"Ну, Ребекка", — ответил Джон, — "мне кажется, мы должны предоставить это ей и Дэвиду".
Дэвид был ее первым мужем. В 1902 году Абагейл Фримантл превратилась в Абагейл Троттс. Дэвид Троттс был чернокожим батраком.
Итак, 27 декабря 1902 года, уже три месяца беременная своим первенцем, она поднялась на сцену зала фермерской ассоциации в окружении мертвой тишины, которая воцарилась вокруг, после того как ведущий объявил ее имя.
Она стояла в этой вязкой тишине, зная, как выглядит ее черное лицо над новым белым платьем, сердце ее бешено стучало, и она думала: Я забыла все слова, все до одного, я обещала папочке, что ни за что не заплачу, но Бен Конвей завопит ЧЕРНОМАЗАЯ, и тогда, наверное, я заплачу, Господи, и зачем я во все это ввязалась? Мама была права, я слишком высоко вознеслась, и я заплачу за это.
Зал был полон белыми пятнами лиц, напряженно уставившихся на нее. Не было ни одного свободного кресла, а в самом конце зала стояло два ряда тех, кому не хватило места. Керосиновые лампы освещали зал неровным пламенем. Красные бархатные занавески были подвязаны золотыми шнурками.
И она подумала: Меня зовут Абагейл Фримантл Троттс, я хорошо играю и хорошо пою; я знаю это не с чужих слов.
И она запела "Старый шершавый крест", тихо наигрывая мелодию на гитаре. Потом она более энергично исполнила "Как я люблю своего Иисуса", а затем уже в полную силу сыграла "Пикник в Джорджии". Люди в зале, раньше сидевшие абсолютно неподвижно, начали раскачиваться почти что против своей воли. Некоторые улыбались и хлопали себя по коленкам.
Она спела подборку песен Гражданской войны: "Когда Джонни марширует домой", "Поход через Джорджию" и "Арахисовые орешки" (во время последней песни в зале заулыбались; многим из зрителей, бывшим ветеранам республиканской армии, не раз приходилось есть на службе один арахис). Она закончила "Возвращением на старую стоянку", и после того, как последний аккорд растворился в тишине, она подумала: Ну а теперь, если вам приспичило бросить в меня ваши помидоры или что там у вас припасено, то прошу вас начинать. Я играла и пела так хорошо, как никогда в жизни, и это на самом деле было прекрасно.

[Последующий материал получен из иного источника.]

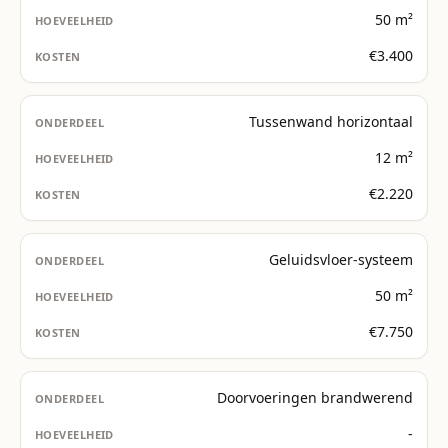
50 m²
€3.400
Tussenwand horizontaal
12 m²
€2.220
Geluidsvloer-systeem
50 m²
€7.750
Doorvoeringen brandwerend
-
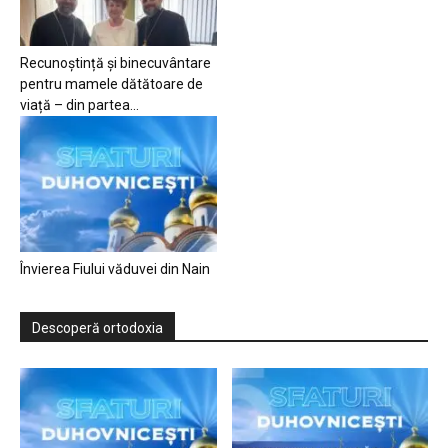
Recunoștință și binecuvântare
pentru mamele dătătoare de
viață – din partea...
Învierea Fiului văduvei din Nain
Descoperă ortodoxia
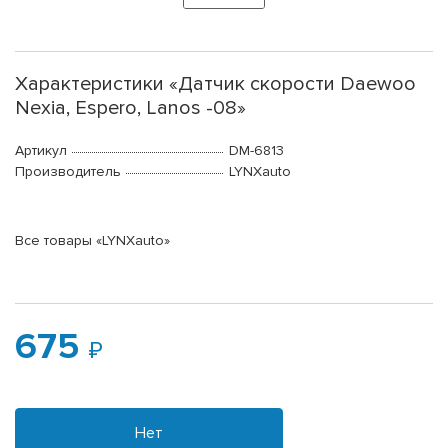
Характеристики «Датчик скорости Daewoo
Nexia, Espero, Lanos -08»
Артикул
DM-6813
Производитель
LYNXauto
Все товары «LYNXauto»
675
Нет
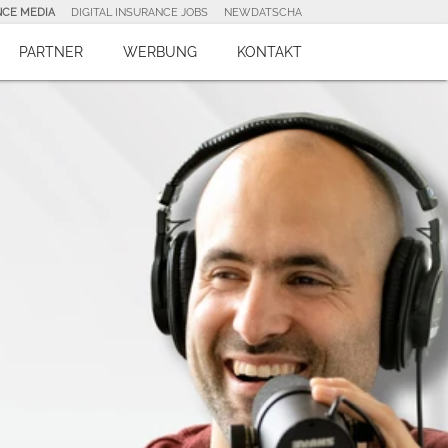
NCE MEDIA
DIGITAL INSURANCE JOBS
NEWDATSCHA
PARTNER
WERBUNG
KONTAKT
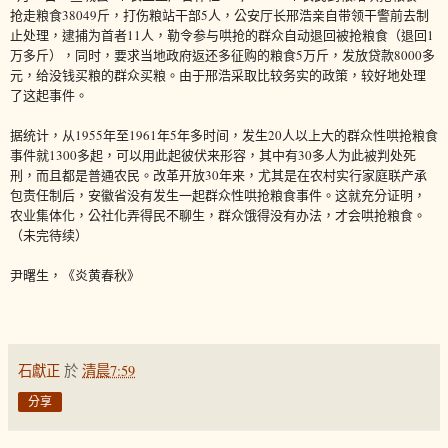
抢走粮食38049斤，打伤粮站干部5人，公安厅长邢浩亲自带领干警前去制
止处理，逮捕为首者11人，勒令参与哄抢的群众自动退回被抢粮食（退回1
万多斤），同时，要求当地政府返还多征购的粮食5万斤，发放贷款8000多
元，给没钱买粮的群众买粮。由于邢浩采取比较务实的政策，较好地处理
了这起事件。
据统计，从1955年至1961年5年多时间，发生20人以上大的群众性哄抢粮食
事件就1300多起，可以用此起彼伏来形容，其中有30多人为此被判处死
刑，而且都是普通农民。改革开放30年来，尤其是在农村实行家庭联产承
包责任制后，安徽省没有发生一起群众性哄抢粮食事件。这就充分证明，
农业集体化，公社化弄得民不聊生，群众饿得没有办法，才会哄抢粮食。
（未完待续）
尹曙生，《炎黄春秋》
石獻正
於
清晨7:59
分享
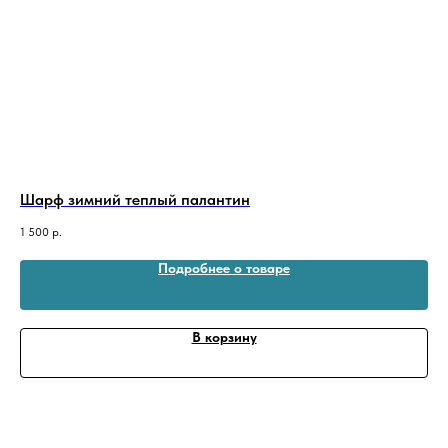
Шарф зимний теплый палантин
Ша
1 500
р.
1 5
Подробнее о товаре
В корзину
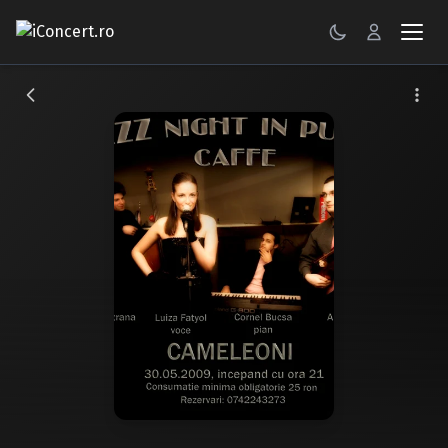
CONCERTE
FESTIVALURI
PETRECERI
ŞTIRI
RECENZII
GALERII FOTO
BILETE
Autentificare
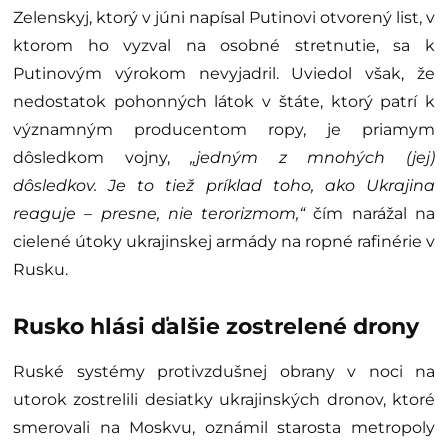
Zelenskyj, ktorý v júni napísal Putinovi otvorený list, v
ktorom ho vyzval na osobné stretnutie, sa k
Putinovým výrokom nevyjadril. Uviedol však, že
nedostatok pohonných látok v štáte, ktorý patrí k
významným producentom ropy, je priamym
dôsledkom vojny,
„jedným z mnohých (jej)
dôsledkov. Je to tiež príklad toho, ako Ukrajina
reaguje – presne, nie terorizmom,“
čím narážal na
cielené útoky ukrajinskej armády na ropné rafinérie v
Rusku.
Rusko hlási ďalšie zostrelené drony
Ruské systémy protivzdušnej obrany v noci na
utorok zostrelili desiatky ukrajinských dronov, ktoré
smerovali na Moskvu, oznámil starosta metropoly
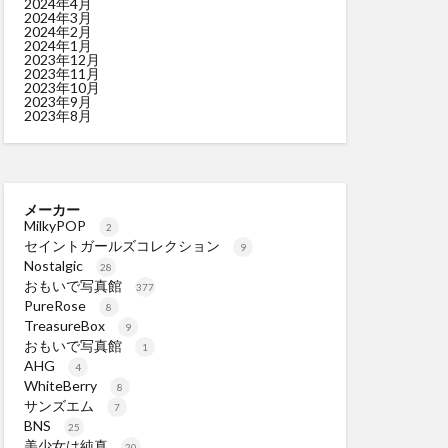
2024年4月
2024年3月
2024年2月
2024年1月
2023年12月
2023年11月
2023年10月
2023年9月
2023年8月
メーカー
MilkyPOP
2
セイントガールズコレクション
9
Nostalgic
28
おもいで写真館
377
PureRose
8
TreasureBox
9
おもいで写真館
1
AHG
4
WhiteBerry
8
サンズエム
7
BNS
25
美少女は純真
20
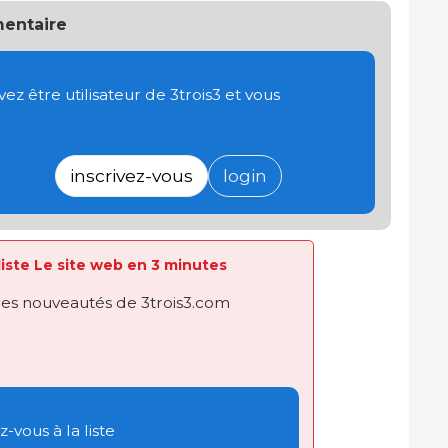
entaire
 être utilisateur de 3trois3 et vous
inscrivez-vous
login
 liste Le site web en 3 minutes
des nouveautés de 3trois3.com
-vous à la liste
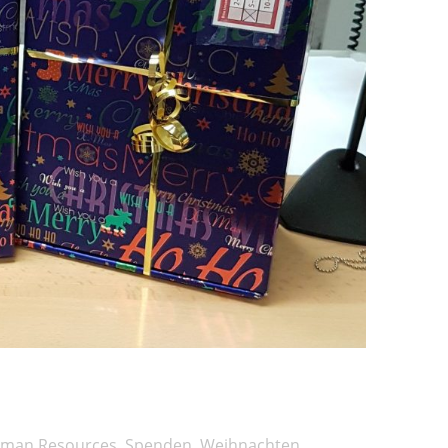
man Resources
,
Spenden
,
Weihnachten
,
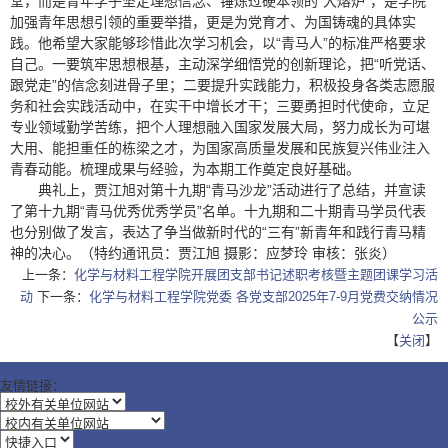
堂，而是青年学子坚定理想信念、锤炼过硬本领的“大熔炉”，是学院
加强青年思想引领的重要举措，更是为党育才、为国铸魂的具体实
践。他希望大家能够珍惜此次学习机会，以“青马人”的标准严格要求
自己。一要筑牢思想根基，主动深学细悟党的创新理论，把“听党话、
跟党走”的信念刻进骨子里；二要提升实践能力，积极投身各类志愿服
务和社会实践活动中，在实干中增长才干；三要勇担时代使命，立足
专业领域勤学苦练，把个人理想融入国家发展大局，努力成长为可堪
大用、能担重任的栋梁之才，为国家高质量发展和民族复兴伟业注入
青春动能。梳理成果与经验，为本期工作奠定良好基础。
典礼上，贾江旭对第十九期“青马沙龙”活动进行了总结，并宣读
了第十九期“青马优秀优秀学员”名单。十九期和二十期青马学员代表
也分别做了发言，表达了争当做新时代的“三有”新青年和践行青马精
神的决心。（特约通讯员：贾江旭 摄影：应梦玲 审核：张炎）
上一条：
化学与材料工程学院开展团支部书记述职考核暨主题团课学习活
动
下一条：
化学与材料工程学院党委 各党支部2025年7-9月党费交纳情况
公示
【
关闭
】
友情链接：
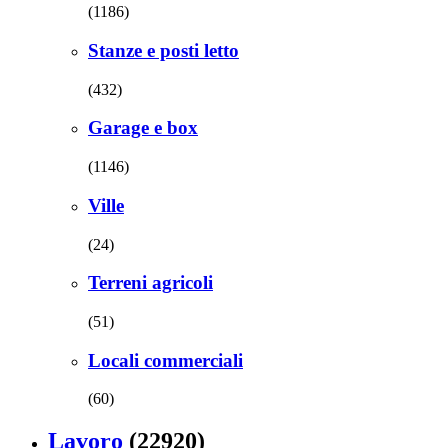
(1186)
Stanze e posti letto
(432)
Garage e box
(1146)
Ville
(24)
Terreni agricoli
(51)
Locali commerciali
(60)
Lavoro
(22920)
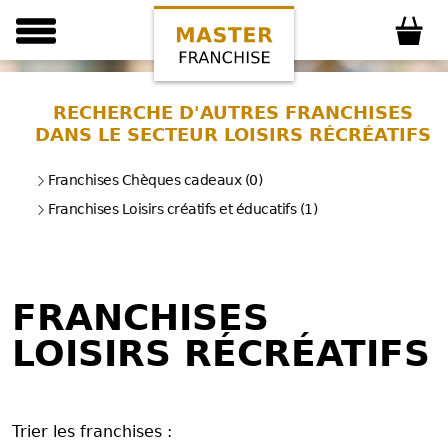
RECHERCHE D'AUTRES FRANCHISES
DANS LE SECTEUR LOISIRS RÉCRÉATIFS
Franchises Chèques cadeaux (0)
Franchises Loisirs créatifs et éducatifs (1)
FRANCHISES
LOISIRS RÉCRÉATIFS
Trier les franchises :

Когда последний аккорд растворился в тишине, в зале на один долгий, почти волшебный миг воцарилось полное молчание, словно люди, сидевшие в креслах и стоявшие в конце зала унеслись куда-то далеко, так далеко, что сразу не найти дороги обратно. Потом разразились аплодисменты и нахлынули на нее продолжительной, непрерывной волной, от которой она покраснела и почувствовала себя смущенной. Ей стало жарко, и мурашки побежали у нее по телу. Она увидела свою мать, которая плакала, не скрывая этого, и своего отца, и Дэвида, который глядел на нее сияющими глазами.
Тоща она попыталась уйти со сцены, но повсюду раздались крики "Бис! Бис!", и с улыбкой она сыграла "Кто-то копал мою картошку". Песенка была совсем чуть-чуть непристойной, но она решила, что может себе это позволить. В конце концов она была замужней женщиной.
"Кто-то копал мою картошку И оставил ее у меня в закромах И в беде оказалась невинная крошка А приятель ее пропадает в бегах".
Там было еще шесть подобных куплетов (а некоторые даже еще позабористее), и она пропела их один за другим, и в конце каждого из них раздавался все более оглушительный хохот одобрения. А позднее она подумала о том, что если она и совершила какую-нибудь ошибку в тот вечер, то она заключалась как раз в исполнении этой песни. Это была именно та песня, которую они ожидали услышать от черномазой.
Она закончила под громоподобную овацию и новые крики "Бис!" Она вновь поднялась на сцену, и когда толпа затихла, она сказала: "Большое спасибо всем вам. Я надеюсь, вы не сочтете меня выскочкой, если я попрошу у вас разрешения спеть еще одну, последнюю песню, которую я специально разучивала, но никогда не думала, что буду петь ее здесь. Но это одна из лучших песен, которые я знаю, и в ней говорится о том, что президент Линкольн и эта страна сделали для меня и моих близких, еще когда меня не было на свете".